Facebook temporarily banned the RT media outlet from posting images, videos, and links to articles on the social network. RT said the ban, which was originally supposed to run until the morning of January 21, resulted from a technical failure involving the company's online streaming rights algorithms.
The problem arose when RT live-streamed President Obama's final press conference on January 18. RT said it received a notification about the stream being stopped by Facebook because it "may contain audio or visual content" belonging to another Russian media organization dubbed Current Live TV. These notifications are part of Facebook's efforts to make sure movies, news broadcasts, and other videos are streamed only by their rights holders.
RT later had its ability to share content via its Facebook page revoked until 2:55pm ET on January 21. Speculation about this ban was rampant--was it somehow motivated by a desire to censor the Russian media company during president-elect Donald Trump's inauguration on January 20? Did the U.S. government use Facebook to poke Russia in the eye? RT, which has supported Trump and is often critical of the United States, seemed to think so.

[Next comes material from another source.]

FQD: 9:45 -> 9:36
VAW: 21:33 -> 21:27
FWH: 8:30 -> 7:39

But that doesn't appear to have been the case. "All the features for this page owner have now been restored," a Facebook spokesperson said in a statement to Tom's Hardware. "We are looking into the reasons behind the temporary block." The company pushed back on claims that any outside force had any involvement with the incident; the ban truly appears to be the result of a malfunction in the systems meant to protect rights holders.
RT said both Current Live TV and the Associated Press--whose stream of Obama's press conference RT was sharing--denied any involvement with this episode. Nobody will know for sure what happened until Facebook completes its investigation into what happened, but right now it seems like a simple mistake, and the company was quick to remove the restrictions on RT's page. It appears this wasn't a grand conspiracy so much as it was a simple malfunction.

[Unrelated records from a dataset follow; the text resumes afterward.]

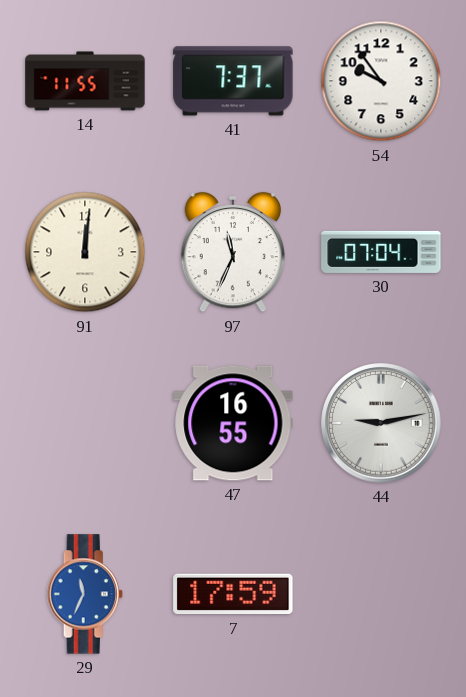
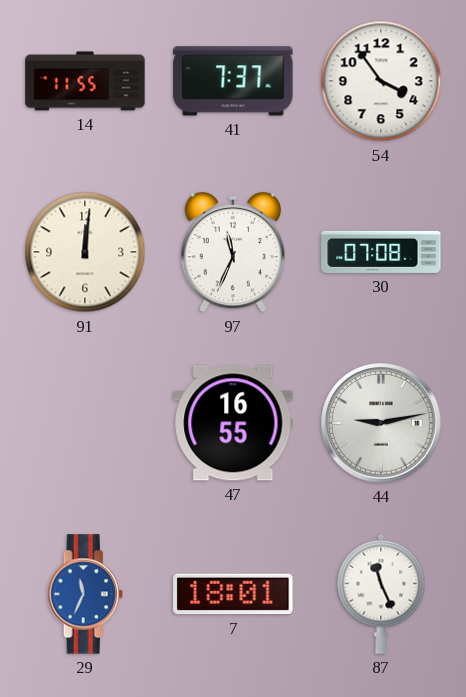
54: 9:54 -> 3:54
30: 07:04 -> 07:08
7: 17:59 -> 18:01
87: none -> 11:26
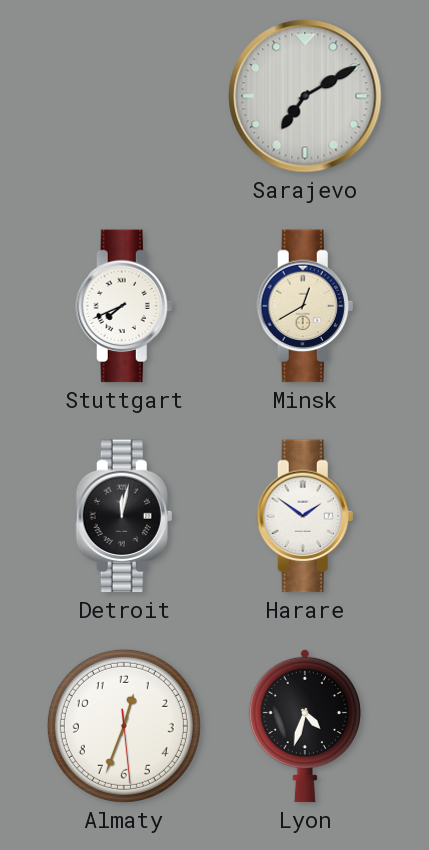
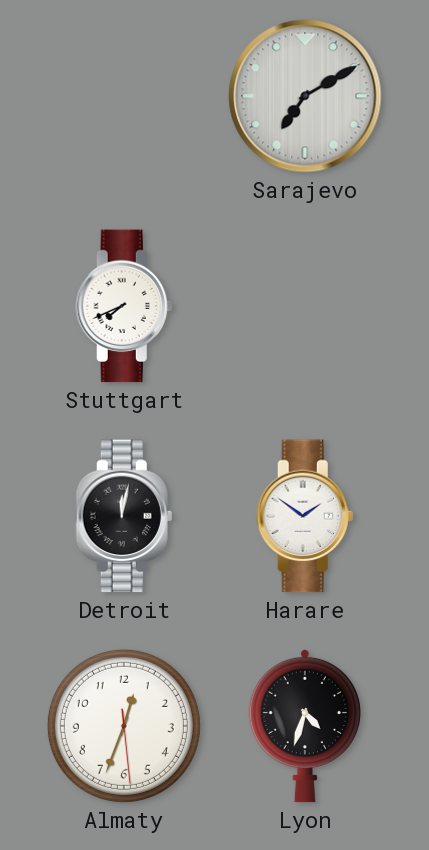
Minsk: 12:40 -> none
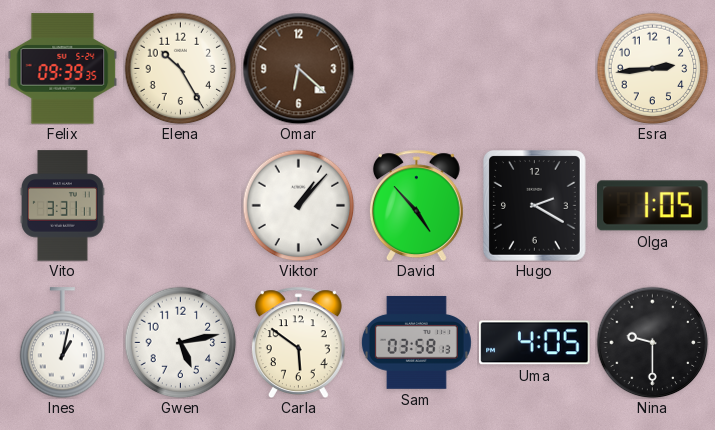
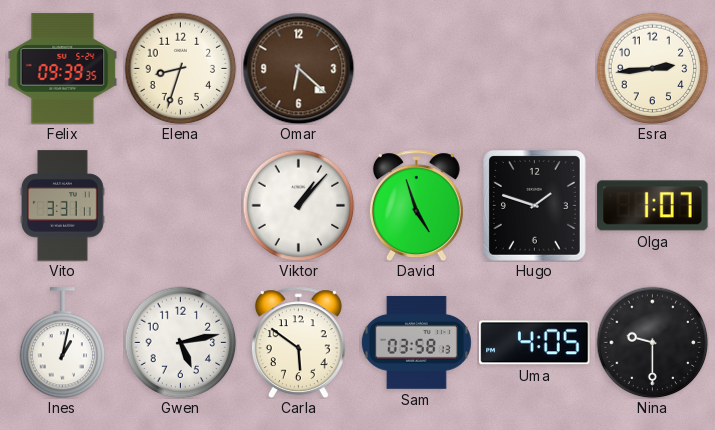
Elena: 10:25 -> 8:33
David: 4:53 -> 4:57
Hugo: 2:20 -> 1:48
Olga: 1:05 -> 1:07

Yet the incident's timing couldn't have been worse. RT's ban arrived before the presidential inauguration, sure, but it also followed the announcement of the Facebook Journalism Project. That effort is meant to help Facebook's billion-plus users get their news by halting the spread of misinformation, educating people on critical news analysis, and creating new technologies for media organizations so they can better take advantage of the platform.

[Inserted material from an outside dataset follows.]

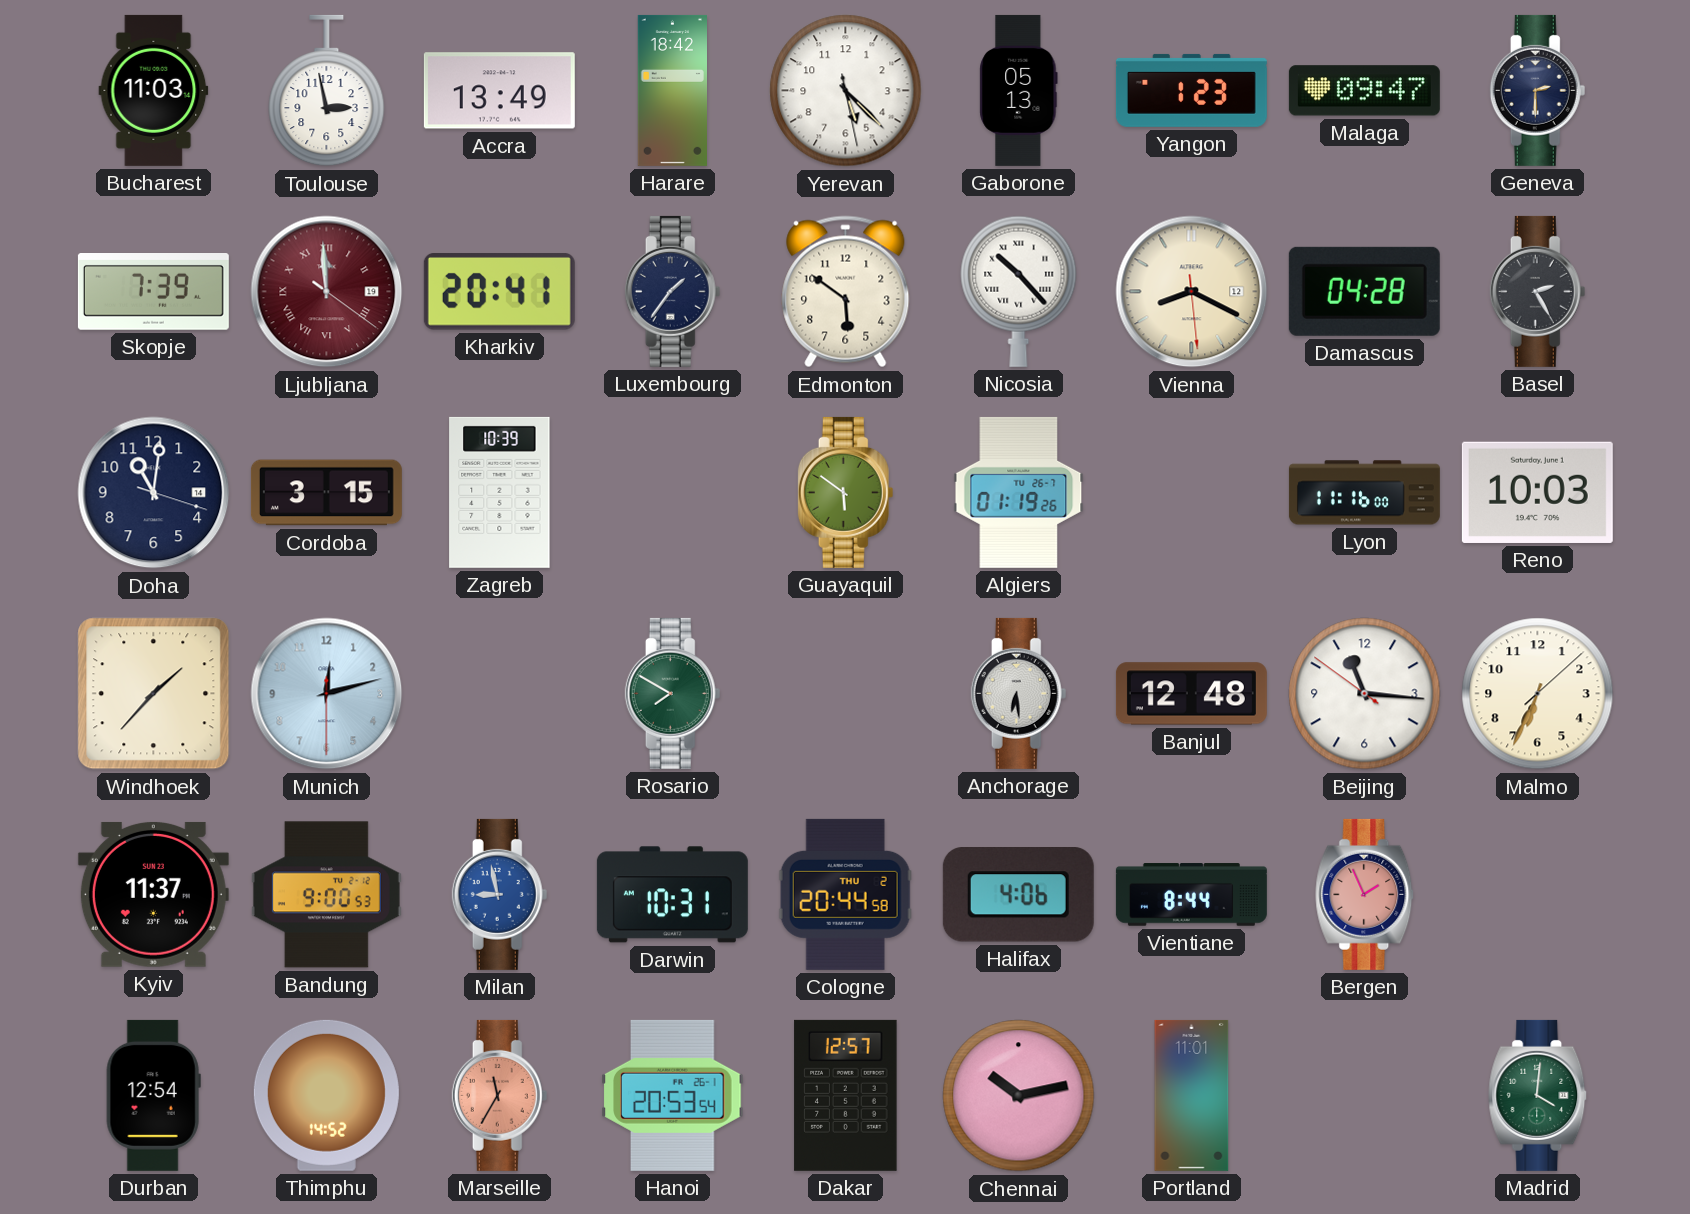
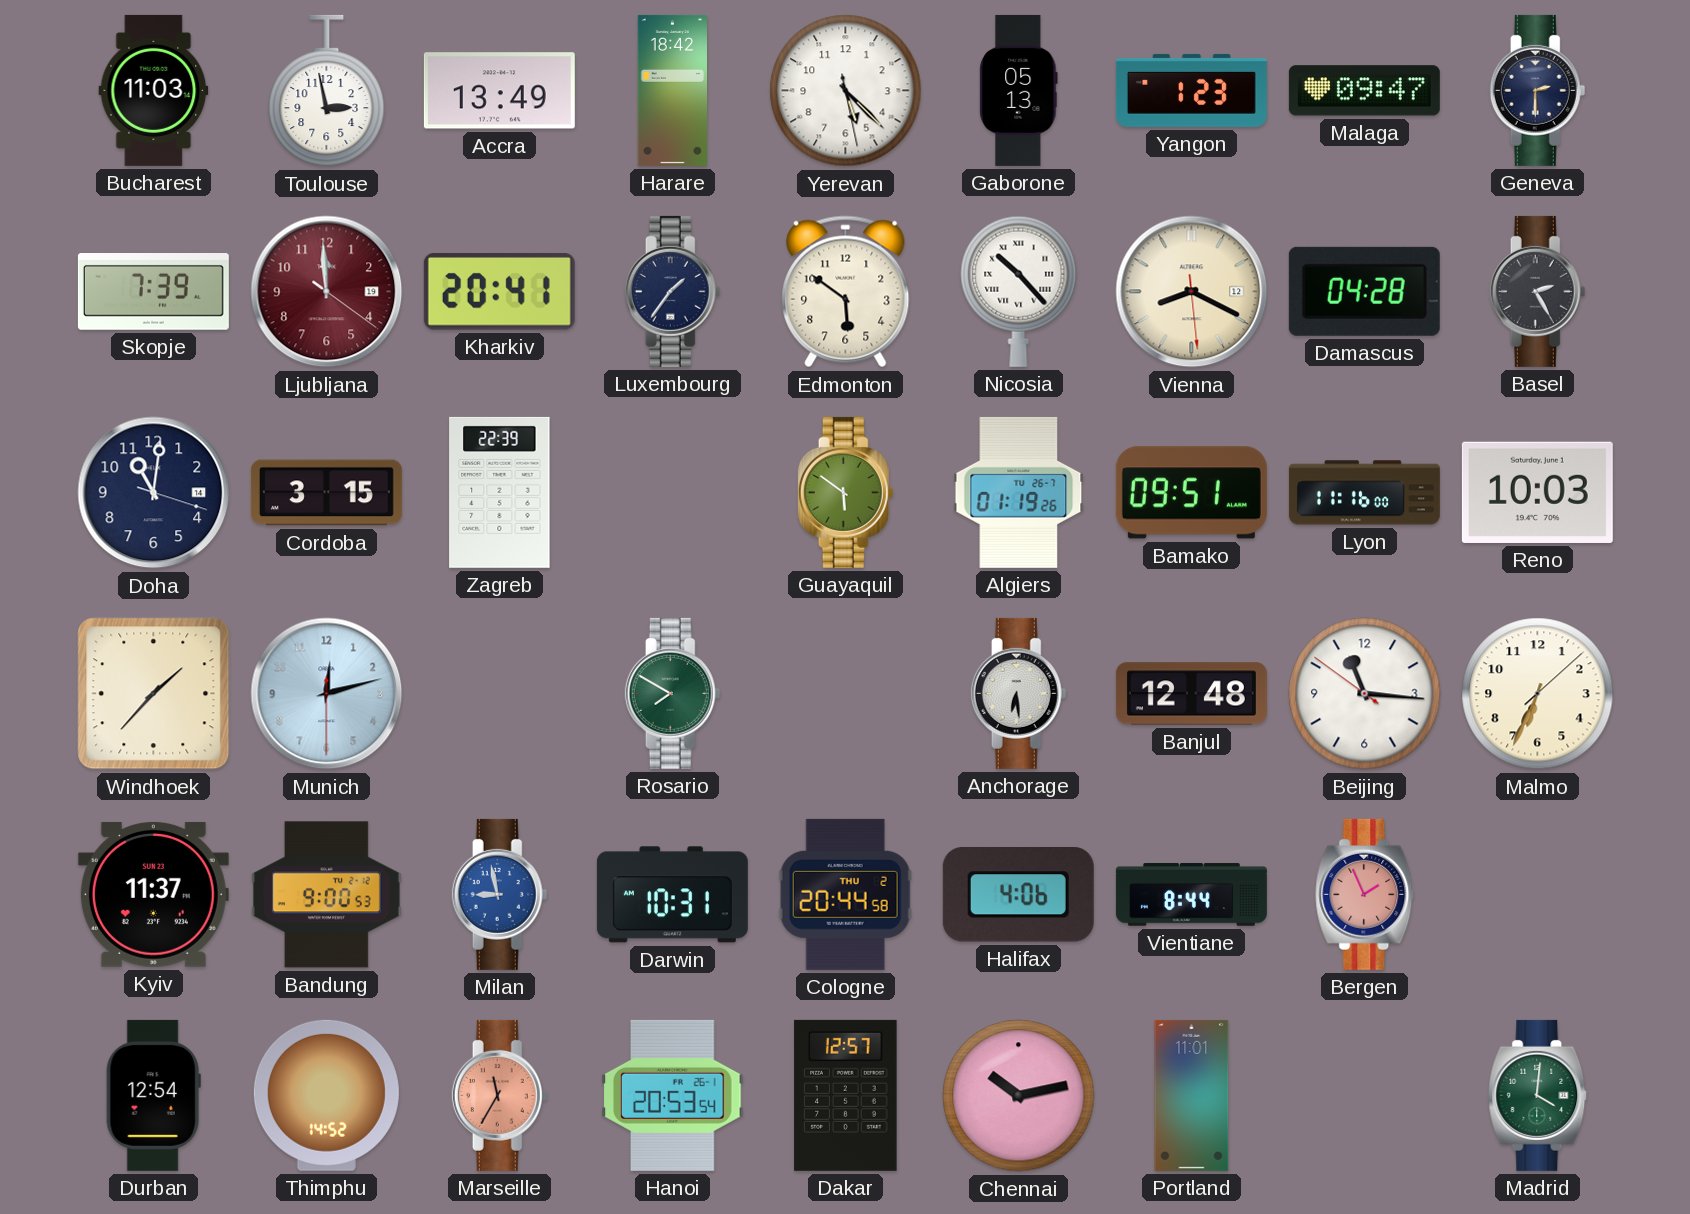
Ljubljana numerals: Roman -> Arabic
Zagreb: 10:39 -> 22:39
Bamako: none -> 09:51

As we explained when the Facebook Journalism Project was revealed:
This matters to Facebook because it needs the media to give its users something to do besides post memes, look at baby pictures, and decline friend requests from people they barely knew in high school. It matters to the media because Facebook is currently one of the best ways for journalism to find an audience while also bringing in the revenues needed to fund that reporting. And it matters to Facebook users, because they should have access to news.
A technical failure that could have prevented a media outlet--even one created by the Kremlin to serve the Russian government's interests--from reaching Facebook users threatened to undermine those goals. Facebook didn't take an editorial stance on RT's quality. Its algorithms merely intervened where they probably shouldn't have, which has become all too common on the platform, where content is often mistakenly flagged by faulty technology.
Facebook has every right to police its platform. But as the company becomes ever more important to the media industry, and as it promises to find ways to help more than 1 billion people get their news, algorithmic failures like this one are harder to brush aside as mere technical issues. The company has positioned itself as the center of social discourse; at the very least it should be expected not to silence media organizations, however briefly, by mistake.